▶ _Exercise goal_:
Pick out and copy every line below that has the word "Wade".

▶ _Records provided_:
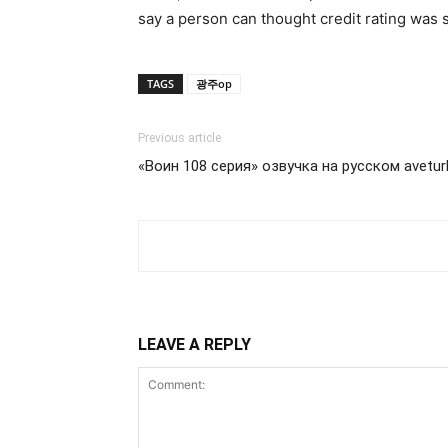
say a person can thought credit rating was s
TAGS
광주op
Previous article
«Воин 108 серия» озвучка на русском avetu
LEAVE A REPLY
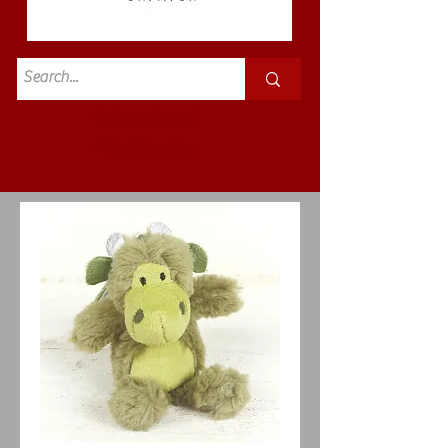
Standard
£3.50p&p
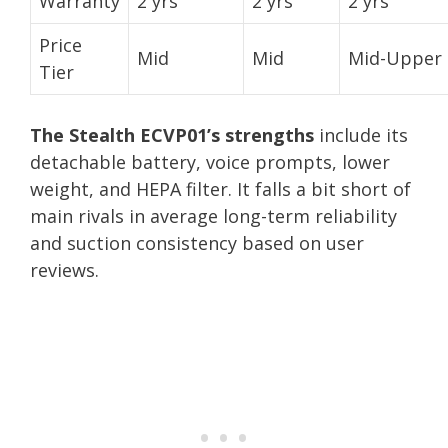
Warranty
2 yrs
2 yrs
2 yrs
Price
Mid
Mid
Mid-Upper
Tier
The Stealth ECVP01’s strengths
include its
detachable battery, voice prompts, lower
weight, and HEPA filter. It falls a bit short of
main rivals in average long-term reliability
and suction consistency based on user
reviews.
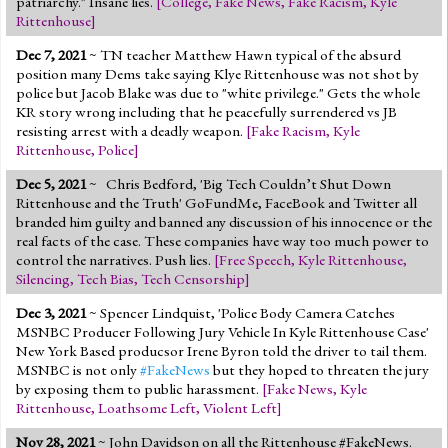
patriarchy." Insane lies.
[
College
,
Fake News
,
Fake Racism
,
Kyle
Jump to 2016 Election
Rittenhouse
]
Jump to Today's Date
Dec 7, 2021
~ TN teacher Matthew Hawn typical of the absurd
position many Dems take saying Klye Rittenhouse was not shot by
police but Jacob Blake was due to "white privilege." Gets the whole
Twitter
KR story wrong including that he peacefully surrendered vs JB
resisting arrest with a deadly weapon.
[
Fake Racism
,
Kyle
Rittenhouse
,
Police
]
Dec 5, 2021
~ Chris Bedford, 'Big Tech Couldn’t Shut Down
Rittenhouse and the Truth' GoFundMe, FaceBook and Twitter all
branded him guilty and banned any discussion of his innocence or the
real facts of the case. These companies have way too much power to
control the narratives. Push lies.
[
Free Speech
,
Kyle Rittenhouse
,
Silencing
,
Tech Bias
,
Tech Censorship
]
Dec 3, 2021
~ Spencer Lindquist, 'Police Body Camera Catches
MSNBC Producer Following Jury Vehicle In Kyle Rittenhouse Case'
New York Based producsor Irene Byron told the driver to tail them.
MSNBC is not only
#FakeNews
but they hoped to threaten the jury
by exposing them to public harassment.
[
Fake News
,
Kyle
Rittenhouse
,
Loathsome Left
,
Violent Left
]
Nov 28, 2021
~ John Davidson on all the Rittenhouse #FakeNews.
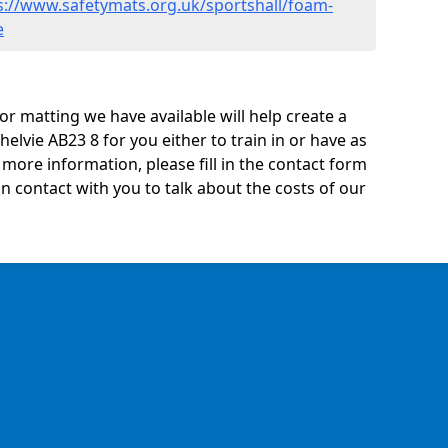
s://www.safetymats.org.uk/sportshall/foam-
e
oor matting we have available will help create a
helvie AB23 8 for you either to train in or have as
ny more information, please fill in the contact form
n contact with you to talk about the costs of our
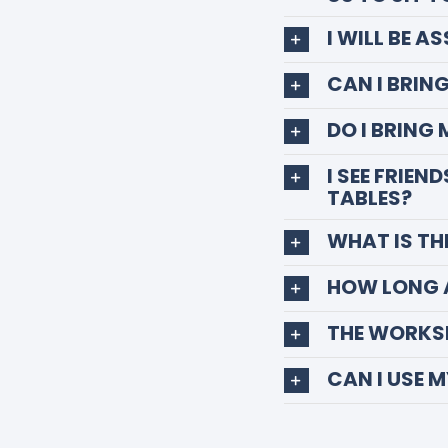
I WILL BE A
CAN I BRIN
DO I BRING
I SEE FRIEN
TABLES?
WHAT IS TH
HOW LONG 
THE WORKSH
CAN I USE 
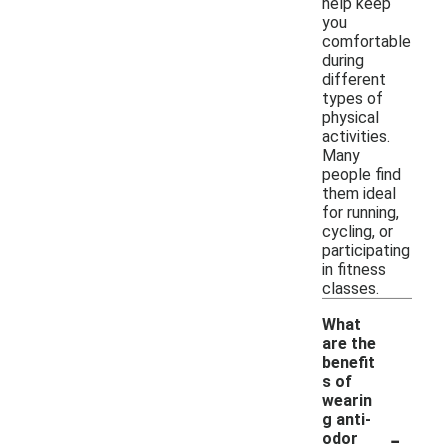
help keep
you
comfortable
during
different
types of
physical
activities.
Many
people find
them ideal
for running,
cycling, or
participating
in fitness
classes.
What
are the
benefit
s of
wearin
g anti-
-
odor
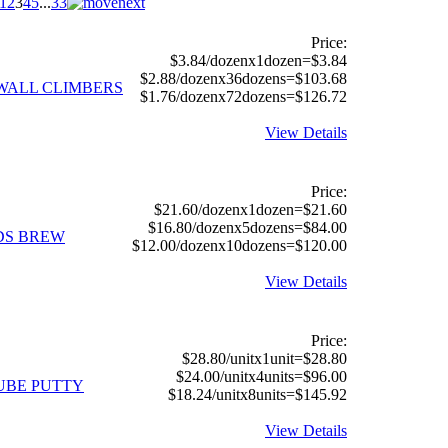
1
2
3
4
5
...
33
Price:
$3.84/dozenx1dozen=$3.84
$2.88/dozenx36dozens=$103.68
 WALL CLIMBERS
$1.76/dozenx72dozens=$126.72
View Details
Price:
$21.60/dozenx1dozen=$21.60
$16.80/dozenx5dozens=$84.00
RDS BREW
$12.00/dozenx10dozens=$120.00
View Details
Price:
$28.80/unitx1unit=$28.80
$24.00/unitx4units=$96.00
TUBE PUTTY
$18.24/unitx8units=$145.92
View Details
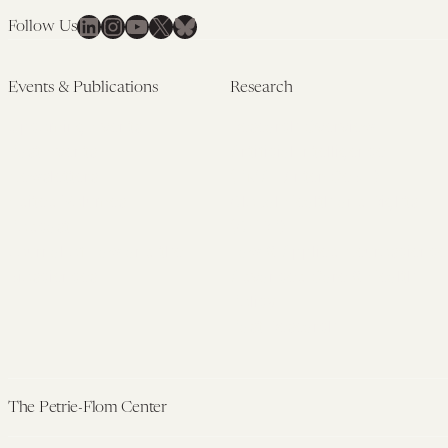
LinkedIn
Instagram
YouTube
X
Bluesky
Follow Us
Events & Publications
Research
Upcoming Events
Research Overview
Past Events
Artificial Intelligence
Newsletters
(PMAIL/Inter-CeBIL)
Edited Volumes
Global Health and Rights
Podcast
(GHRP)
Journal of Law and the
Law & Applied Neuroscience
Biosciences
Advanced Care & Health
Policy
Past Research
The Petrie-Flom Center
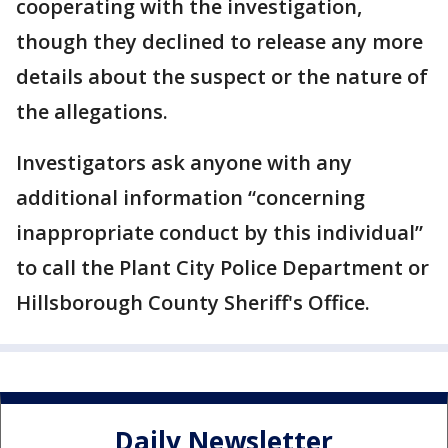
cooperating with the investigation,
though they declined to release any more
details about the suspect or the nature of
the allegations.
Investigators ask anyone with any
additional information “concerning
inappropriate conduct by this individual”
to call the Plant City Police Department or
Hillsborough County Sheriff's Office.
Daily Newsletter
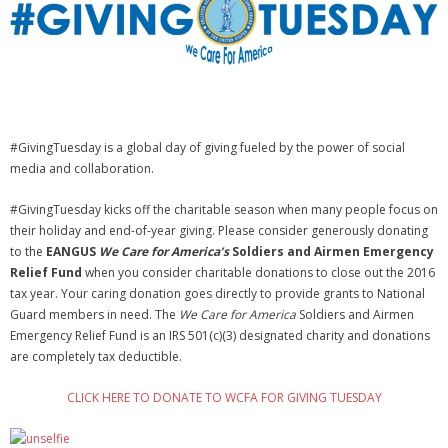
NGASC and EANGUS Membership Join and/or Renew
National Guard Association of South Carolina
#GivingTuesday is a global day of giving fueled by the power of social
media and collaboration.
#GivingTuesday kicks off the charitable season when many people focus on
their holiday and end-of-year giving. Please consider generously donating
to the
EANGUS
We Care for America’s
Soldiers and Airmen Emergency
Relief Fund
when you consider charitable donations to close out the 2016
tax year. Your caring donation goes directly to provide grants to National
Guard members in need. The
We Care for America
Soldiers and Airmen
Emergency Relief Fund is an IRS 501(c)(3) designated charity and donations
are completely tax deductible.
CLICK HERE TO DONATE TO WCFA FOR GIVING TUESDAY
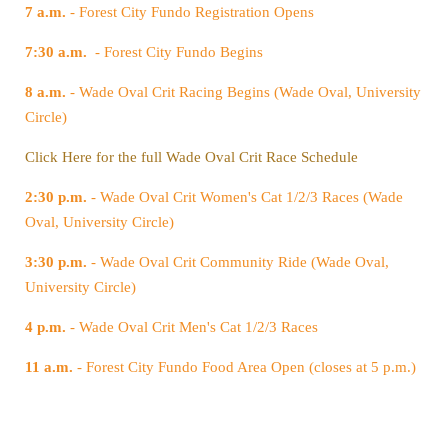
7 a.m.
- Forest City Fundo Registration Opens
7:30 a.m.
- Forest City Fundo Begins
8 a.m.
Circle)
Click Here for the full Wade Oval Crit Race Schedule
2:30 p.m.
Oval, University Circle)
3:30 p.m.
University Circle)
4 p.m.
- Wade Oval Crit Men's Cat 1/2/3 Races
11 a.m.
- Forest City Fundo Food Area Open (closes at 5 p.m.)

▶ _Result for this exercise_:
Click Here for the full Wade Oval Crit Race Schedule
- Wade Oval Crit Men's Cat 1/2/3 Races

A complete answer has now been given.